I sat down and opened up the Bible. I was not turning to the Bible randomly. I knew it contained the Word of God, and many times in my life I’d opened it in trying times, and good times as well, and found just what I needed to read at that particular moment.
The page opened to the book of Job! Oh great, I thought, the story of the man who lost everything, who suffered and was told to curse God and die. Then the thought came, “Look at what is written on the page.” Here is what I saw when I looked down: “If thou prepare thine heart, and stretch out thine hands toward him; if iniquity be in thine hand, put it far away, and let not wickedness dwell in thy tabernacles. For then shalt thou lift up thy face without spot; yea, thou shalt be stedfast, and shalt not fear: because thou shalt forget thy misery, and remember it as waters that pass away: and thine age shall be clearer than the noonday; thou shalt shine forth, thou shalt be as the morning. And thou shalt be secure, because there is hope” (Job 11:13–18).
There is hope. Those three words were like a lifeline for me. It seemed implausible, improbable, impossible. And yet I knew that was exactly what I needed to affirm right then and there. As is often the case, there was a choice to be made—“twixt the darkness and the light” as a dear old hymn puts it (James Russell Lowell, Christian Science Hymnal, No. 258). I knew from experience the transformative power of trusting God, of choosing the light, or yielding the heart and will to God’s grace.
So then and there, I took God at His word, humbly and gratefully. Yes, I thought, there is hope, because there is God. Right here, right now. Caring for me, caring for everyone. I felt a lightness and calm that had not been part of my thinking for many months.
Then I reasoned, Since there is hope, what am I worried about? My lunch hour was almost over, but I took the time to look up the word hope in a dictionary, and I found this definition: “a feeling of trust.” I’ve learned in Christian Science that the feeling of trust we most need is not in a person, or in any human circumstances, but in God, ever-present divine Love. This trust comes from knowing God, and understanding that God, good, alone is real and is the only power. Such trust in God leads us out of darkness into the light of Truth, and brings healing.
As I walked back to my job, the Christmas decorations seemed a tiny bit cheerier, the crowds a lot less jostling. The afternoon was unremarkable except that something had happened in my thinking. A sense of joy was returning, quietly but firmly. There were challenges in the following days and weeks, but above all was a hopefulness that never left me, that kept me going, step by step.
One year later I was living in a new city. I was working as a writer again, and was also beginning to get calls for help as a Christian Science practitioner. I was completely free of the grief that had gripped me, feeling the assurance of man’s inseparability from God, man’s everlasting Life.
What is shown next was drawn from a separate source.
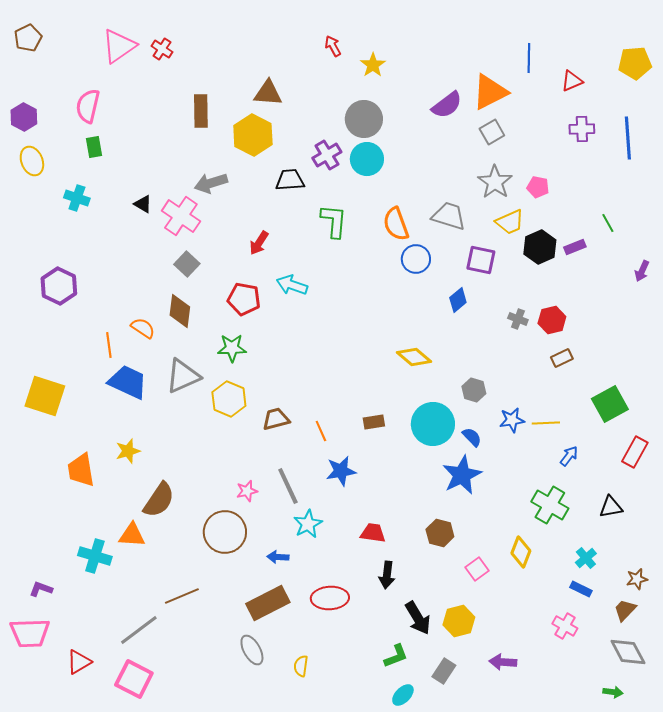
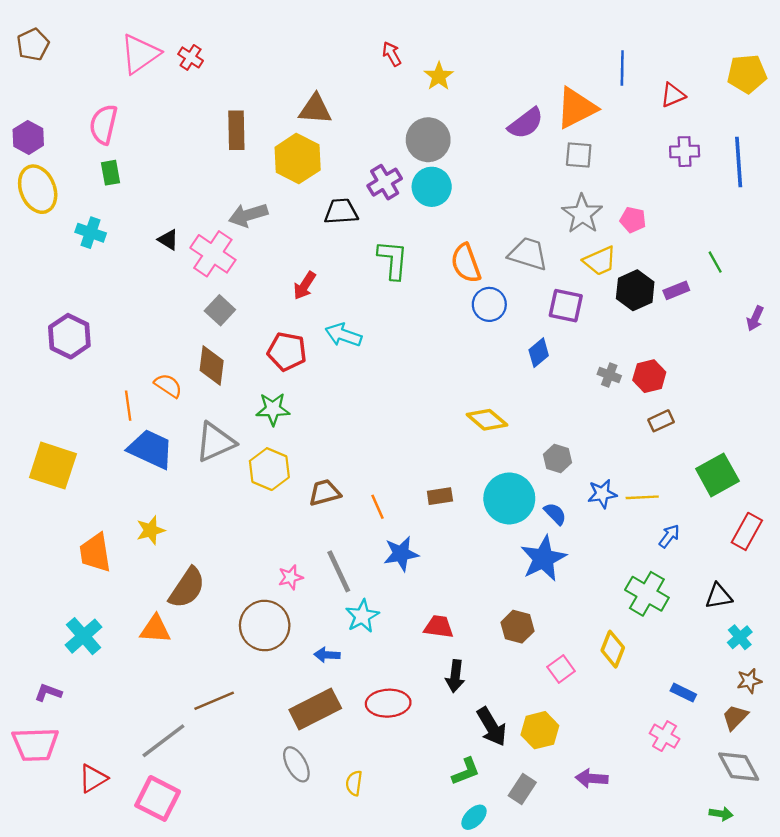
gray square: (492, 132) -> (579, 155), turned 35
yellow ellipse: (32, 161) -> (38, 189), size x1.4
cyan cross: (95, 556) -> (84, 636), moved, turned 32
cyan cross: (586, 558) -> (740, 637), moved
And four days after I took God at His word in the Reading Room, I met a man who became my best friend. Thirty years later he is still my best friend, and also my husband.
This was a turning point in my life that led me on a new path of spiritual growth. It taught me that our happiness truly comes from trusting God, no matter what the circumstances of our life may be at any given time. Yes, I was grateful one year later for all the good, and all the evidences of progress in my life. But I can honestly say that the joy began in the Reading Room when I read and accepted the spiritual fact that there is hope, that there is always hope. Because there is always God, divine Love, with us, with everyone.